How to see BERT,BART... output dimensions?

how can i see the output dimensions for BERT Large,BART Large,RoBERTa Large, BART Large CNN, XLM RoBERTa Large?

really no one knows?!

The output dimensions can be derived from the documentation of the respective models.

For example, BERT-large outputs hidden_states of shape (batch_size, sequence_len, hidden_size) as can be seen in the documentation of BertModel (see last_hidden_state under “Returns” of the forward method). You can check what the hidden_size is of BERT-large by checking it’s configuration, like so:

from transformers import BertConfig

config = BertConfig.from_pretrained("bert-large-uncased")
print(config.hidden_size)

This prints 1024. Note that you can also directly read the various attributes (among which the hidden_size) on the hub.

So if you send a batch of sentences through BERT (for example a batch size of 4), and the sentences are padded up to a sequence length of 512 tokens, then the output of BERT-large will be of shape (4, 512, 1024).

RoBERTa (and XLM-RoBERTa), which are based on BERT, follow the same dimensions, so the hidden_size will also be 1024.

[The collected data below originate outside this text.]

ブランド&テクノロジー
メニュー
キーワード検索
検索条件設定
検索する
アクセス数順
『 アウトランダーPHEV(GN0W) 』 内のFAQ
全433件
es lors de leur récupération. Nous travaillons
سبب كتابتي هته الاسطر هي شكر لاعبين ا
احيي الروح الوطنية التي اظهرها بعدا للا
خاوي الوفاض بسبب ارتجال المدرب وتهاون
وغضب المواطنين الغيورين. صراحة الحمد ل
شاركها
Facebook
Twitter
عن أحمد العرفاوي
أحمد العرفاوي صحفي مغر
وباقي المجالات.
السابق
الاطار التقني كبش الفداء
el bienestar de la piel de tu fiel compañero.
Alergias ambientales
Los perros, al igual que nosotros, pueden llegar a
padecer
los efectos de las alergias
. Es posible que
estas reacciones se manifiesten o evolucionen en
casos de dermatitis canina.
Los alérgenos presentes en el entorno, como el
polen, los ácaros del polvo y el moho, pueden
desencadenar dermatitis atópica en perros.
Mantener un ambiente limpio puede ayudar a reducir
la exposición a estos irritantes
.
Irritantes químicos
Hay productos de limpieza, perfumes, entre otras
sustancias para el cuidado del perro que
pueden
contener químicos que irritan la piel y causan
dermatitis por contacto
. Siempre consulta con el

BART on the other hand is an encoder-decoder model (whereas BERT, RoBERTa and XLM-RoBERTa are encoder-only models). It also returns hidden_states of shape (batch_size, sequence_len, hidden_size). Looking at the config on the hub of BART-large, it looks like the hidden_size is also 1024 (the hidden_size of BART-large is called d_model, but these mean the same thing).